In sintesi, mettere in competizione le scuole tra loro e dare maggiore libertà di scelta alle famiglie ha significato un miglioramento delle performance degli studenti grazie ad un miglioramento dell’offerta didattica.
Negli Stati Uniti, in alcuni distretti scolastici, è stato messo in piedi un sistema simile: ogni studente viene dotato di un voucher, cioè un certificato che va consegnato alla scuola a cui ci si iscrive e che accredita tale scuola per ricevere un finanziamento statale (il cui ammontare è specificato nel voucher). Il voucher può essere speso in scuole pubbliche e (di solito in alcune) private, quindi la possibilità di scelta è molto più ampia che nell’esperimento israeliano.
Caroline Hoxby ha dedicato vari lavori ai sistemi di vouchers. In uno di questi, si pone tre domande, e cerca di rispondere guardando alla enorme mole di studi generata da questi programmi: le scuole pubbliche migliorano la propria produttività in seguito alla competizione generata dal sistema di vouchers? Gli studenti ottengono migliori risultati? C’è una selezione dei migliori studenti a discapito dei peggiori, in tali scuole?
L’analisi si concentra sia sui sistemi di vouchers che sulle cosiddette charter schools (che sostanzialmente sono simili al voucher system, ma hanno molte più restrizioni; in particolare in alcuni casi devono accettare gli studenti in base ad una assegnazione casuale). I risultati sono consistenti col lavoro di Lavy: le scuole migliorano la propria performance grazie alla maggiore competizione; gli studenti ottengono migliori risultati nei test standardizzati, e non vi è un effetto di cream skimming: in realtà tali scuole attraggono specialmente gli studenti “peggiori” (sia in termini di risultati scolastici che di background familiare).
Infine, è interessante citare il recente lavoro di Marta Ferreyra, che basandosi su stime statistiche degli effetti di un sistema di vouchers, mostra i risultati della simulazione di un sistema di vouchers generalizzato nell’area di Chicago. Oltre agli effetti già considerati (miglioramento della performance delle scuole e degli studenti), questo lavoro ne riscontra altri: un aumento del numero delle scuole private, e un forte effetto sulle scelte residenziali delle famiglie (che in parte migrano verso zone dove i prezzi delle case sono più bassi, per poi mandare i propri figli ad una scuola privata). L’effetto di tale sistema è diverso a seconda dell’ammontare del voucher: in generale una maggioranza ne beneficia, ma i più poveri ne beneficiano solo per elevati ammontari del voucher.
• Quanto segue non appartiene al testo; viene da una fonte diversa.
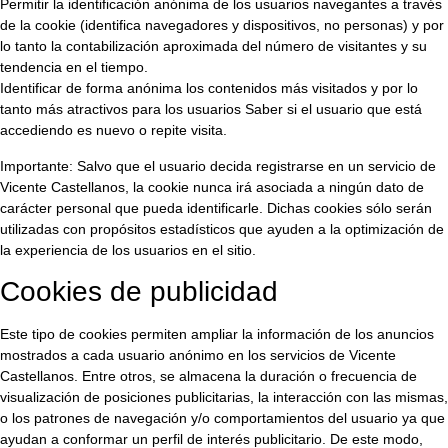
Permitir la identificación anónima de los usuarios navegantes a través
de la cookie (identifica navegadores y dispositivos, no personas) y por
lo tanto la contabilización aproximada del número de visitantes y su
tendencia en el tiempo.
Identificar de forma anónima los contenidos más visitados y por lo
tanto más atractivos para los usuarios Saber si el usuario que está
accediendo es nuevo o repite visita.
Importante: Salvo que el usuario decida registrarse en un servicio de
Vicente Castellanos, la cookie nunca irá asociada a ningún dato de
carácter personal que pueda identificarle. Dichas cookies sólo serán
utilizadas con propósitos estadísticos que ayuden a la optimización de
la experiencia de los usuarios en el sitio.
Cookies de publicidad
Este tipo de cookies permiten ampliar la información de los anuncios
mostrados a cada usuario anónimo en los servicios de Vicente
Castellanos. Entre otros, se almacena la duración o frecuencia de
visualización de posiciones publicitarias, la interacción con las mismas,
o los patrones de navegación y/o comportamientos del usuario ya que
ayudan a conformar un perfil de interés publicitario. De este modo,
Inoltre, escludere le scuole religiose dal sistema non è una buona idea: Ferreyra mostra che questo riduce il welfare in caso di presenza consistente di famiglie che desiderano, ad esempio, una educazione cattolica per i propri figli.
Il messaggio generale è che gli effetti cambiano in modo sostanziale a seconda di come è disegnato il sistema: il diavolo, si sa, sta nei dettagli.
Anche in Italia?
Quello che possiamo consigliare al ministro Padoa Schioppa è di buttare via il Quaderno Bianco sulla Scuola, e di chiedere a due o tre economisti esperti di policy evaluation (ce ne sono parecchi italiani, alcuni in Italia e altri all’estero in prestigiose università) di studiare un randomized experiment (ovvero un progetto pilota che scelga casualmente i partecipanti in modo da poter valutare il suo effetto in maniera statisticamente corretta) per mettere in piedi un sistema di vouchers. Dopodiché, renda pubblici i risultati, e lasci piena libertà alle singole regioni di decidere se implementare un sistema simile o no.
Vogliamo scommettere che sarà meglio di qualsiasi commissione di valutazione?